Il soggetto è giunto alla nostra osservazione con ittero diffuso, pruriti insistenti, astenia ed un certo senso di ottundimento. Il paziente era in terapia per un adenocarcinoma polmonare con due ripetizioni, di modeste dimensioni, a livello epatico. Dall'anamnesi, qui riportata in modo estremamente sintetico, è emersa la presenza di una cisti renale sinistra ed emorroidi ricorrenti.
Materiali e metodi
Il caso è stato trattato partendo dal presupposto di dover "stimolare" la funzionalità epatica per aumentare la capacità del fegato di coniugare la bilirubina. Ciò è stato fatto tenendo ovviamente conto delle condizioni generali del paziente e dei valori ematochimici.

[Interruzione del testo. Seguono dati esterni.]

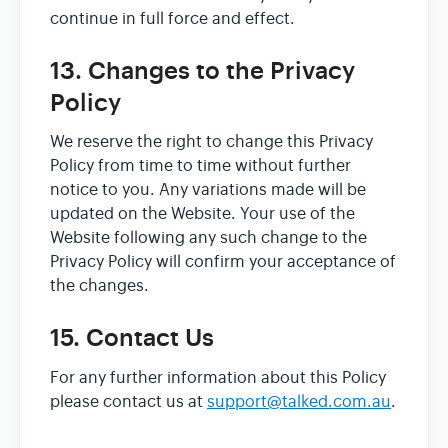
continue in full force and effect.
13. Changes to the Privacy
Policy
We reserve the right to change this Privacy
Policy from time to time without further
notice to you. Any variations made will be
updated on the Website. Your use of the
Website following any such change to the
Privacy Policy will confirm your acceptance of
the changes.
15. Contact Us
For any further information about this Policy
please contact us at
support@talked.com.au
.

Le transaminasi, all'inizio della terapia, non erano nella norma e la funzionalità d'organo era ridotta a causa della terapia farmacologia (necessaria a causa della patologia principale) e, con tutta probabilità, a causa di un'alimentazione esclusivamente "conservativa" ed eccessivamente selettiva seguita dal paziente allo scopo di ridurre il suo malessere. Nei primi giorni di trattamento si è provveduto al sostegno dell'attività di drenaggio del fegato attraverso la prescrizione di adeguate quantità di carboidrati, necessari all'epatocita per produrre l'energia chimica indispensabile alle sue molteplici operazioni e sono state evitate, solo per alcuni giorni, le proteine animali. Si sono evitati, inoltre, gli alimenti molto ricchi di ferro sia per l'elevata ferritinemia, sia perché gli eccessi di ferro non sono mai ben sopportati da un fegato in difficoltà. Parallelamente si è tenuta in conto la necessità di usare un'alimentazione che non fosse di ostacolo all'eliminazione renale perché l'organismo doveva disfarsi della bilirubina in eccesso che veniva via via coniugata e dei farmaci chemioterapici che il paziente assumeva. I controlli sono stati effettuati sia sul piano clinico che strumentale. Quotidianamente sono stati effettuati controlli delle urine utilizzando gli appositi reattivi e mensilmente sono stati eseguiti esami ematochimici. Dopo la prima settimana circa si è iniziato ad introdurre, progressivamente e sotto costante controllo delle urine, alimenti soffritti e poi alimenti fritti. Tali preparazioni hanno la capacità di "accelerare" la velocità di funzionamento della cellula epatica consentendole un più rapido smaltimento dei cataboliti ma devono essere correttamente associate. Quando si prepara una frittura è necessario utilizzare l'olio extravergine di oliva, deve essere associata un'adeguata quantità verdura cruda per fornire la cosiddetta acqua di vegetazione, utile al fegato e ai reni per un migliore smaltimento delle molecole da eliminare e frutta zuccherina perché un maggior lavoro, dell'epatocita in questo caso, richiede una maggior quantità di energia e quindi di carburante: gli zuccheri, appunto.
Risultati
Dopo una settimana di trattamento l'ittero si era ridotto e il paziente lamentava meno prurito cutaneo. Dopo un mese i livelli ematici della bilirubina si erano più che dimezzati e le transaminasi erano vicine ai valori normali, insieme ad un sensibile miglioramento dei sintomi e dei segni. Dopo poco più di due mesi la bilirubina era rientrata nelle norma ed il paziente non avvertiva più i disturbi lamentati all'inizio.
Conclusioni
Poiché la s. di Gilbert prende le mosse da un deficit enzimatico congenito è necessario che il fegato sia indotto ad aumentare la sua capacità di coniugazione ed eliminazione della bilirubina. In altre parole è necessario da un lato stimolare per ridurre l'eccesso di bilirubina non coniugata e dall'altro drenare l'organo per consentirgli di eliminarla con maggiore facilità. E' ovvio, ma giova ripeterlo, che quanto detto va attuato quando un'attenta valutazione clinica del paziente ci rassicura sulle capacità di quell'organismo di eseguire ciò che gli viene chiesto di fare. E' opportuno, in conclusione, sottolineare che molto spesso, in presenza di patologie, si tende a usare un'alimentazione ritenuta non nociva per l'organismo e che soprattutto non provochi sollecitazioni di alcun tipo. Il più delle volte non è una scelta appropriata perché se è vero che la funzione "crea" l'organo e non il contrario, dobbiamo riuscire a stabilire, nel nostro caso con gli alimenti, le condizioni affinchè l'organismo recuperi un determinato livello di funzionalità, in alcuni casi "obbligandolo" a svolgere le sue funzioni vitali al meglio.